**Task to complete**
When you reach the line that contains "masyarakat bahwa", give it back exactly along with each line after it to the end of the entries; skip any pictures.

(Data items)
◇ ◇ ◇ ◇ ◇ ◇ ◇

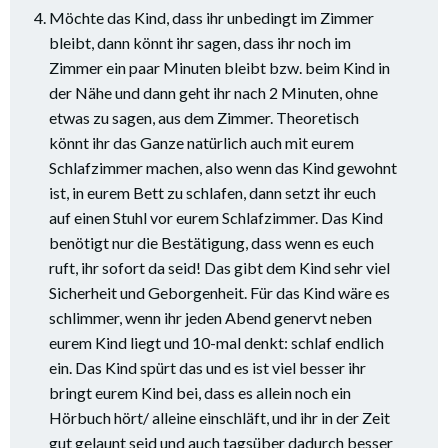
Möchte das Kind, dass ihr unbedingt im Zimmer
bleibt, dann könnt ihr sagen, dass ihr noch im
Zimmer ein paar Minuten bleibt bzw. beim Kind in
der Nähe und dann geht ihr nach 2 Minuten, ohne
etwas zu sagen, aus dem Zimmer. Theoretisch
könnt ihr das Ganze natürlich auch mit eurem
Schlafzimmer machen, also wenn das Kind gewohnt
ist, in eurem Bett zu schlafen, dann setzt ihr euch
auf einen Stuhl vor eurem Schlafzimmer. Das Kind
benötigt nur die Bestätigung, dass wenn es euch
ruft, ihr sofort da seid! Das gibt dem Kind sehr viel
Sicherheit und Geborgenheit. Für das Kind wäre es
schlimmer, wenn ihr jeden Abend genervt neben
eurem Kind liegt und 10-mal denkt: schlaf endlich
ein. Das Kind spürt das und es ist viel besser ihr
bringt eurem Kind bei, dass es allein noch ein
Hörbuch hört/ alleine einschläft, und ihr in der Zeit
gut gelaunt seid und auch tagsüber dadurch besser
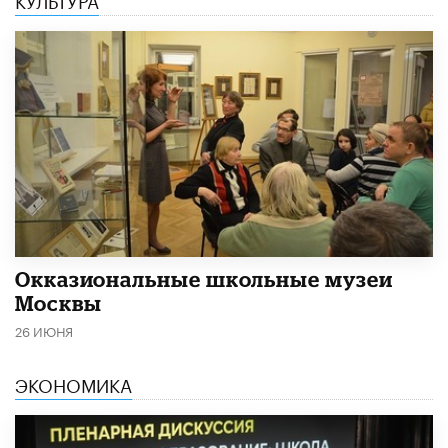
​Окказиональные школьные музеи
Москвы
26 ИЮНЯ
ЭКОНОМИКА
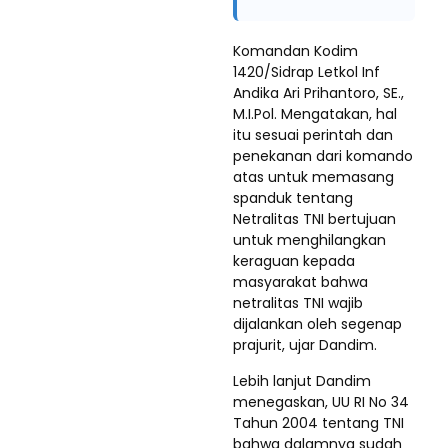
Komandan Kodim
1420/Sidrap Letkol Inf
Andika Ari Prihantoro, SE.,
M.I.Pol. Mengatakan, hal
itu sesuai perintah dan
penekanan dari komando
atas untuk memasang
spanduk tentang
Netralitas TNI bertujuan
untuk menghilangkan
keraguan kepada
masyarakat bahwa
netralitas TNI wajib
dijalankan oleh segenap
prajurit, ujar Dandim.
Lebih lanjut Dandim
menegaskan, UU RI No 34
Tahun 2004 tentang TNI
bahwa dalamnya sudah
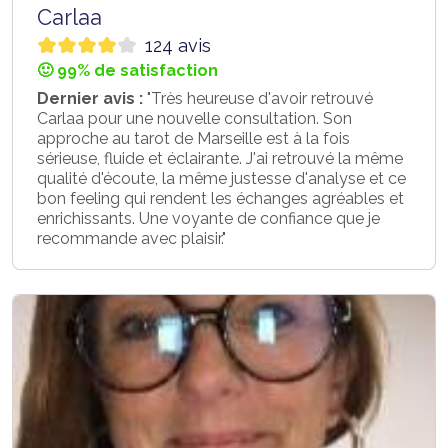
Carlaa
124 avis
🙂 99% de satisfaction
Dernier avis :
"Très heureuse d'avoir retrouvé
Carlaa pour une nouvelle consultation. Son
approche au tarot de Marseille est à la fois
sérieuse, fluide et éclairante. J'ai retrouvé la même
qualité d'écoute, la même justesse d'analyse et ce
bon feeling qui rendent les échanges agréables et
enrichissants. Une voyante de confiance que je
recommande avec plaisir."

◇ ◇ ◇ ◇ ◇ ◇ ◇

**Output for this task**
masyarakat bahwa
netralitas TNI wajib
dijalankan oleh segenap
prajurit, ujar Dandim.
Lebih lanjut Dandim
menegaskan, UU RI No 34
Tahun 2004 tentang TNI
bahwa dalamnya sudah
Carlaa
124 avis
🙂 99% de satisfaction
Dernier avis :
"Très heureuse d'avoir retrouvé
Carlaa pour une nouvelle consultation. Son
approche au tarot de Marseille est à la fois
sérieuse, fluide et éclairante. J'ai retrouvé la même
qualité d'écoute, la même justesse d'analyse et ce
bon feeling qui rendent les échanges agréables et
enrichissants. Une voyante de confiance que je
recommande avec plaisir."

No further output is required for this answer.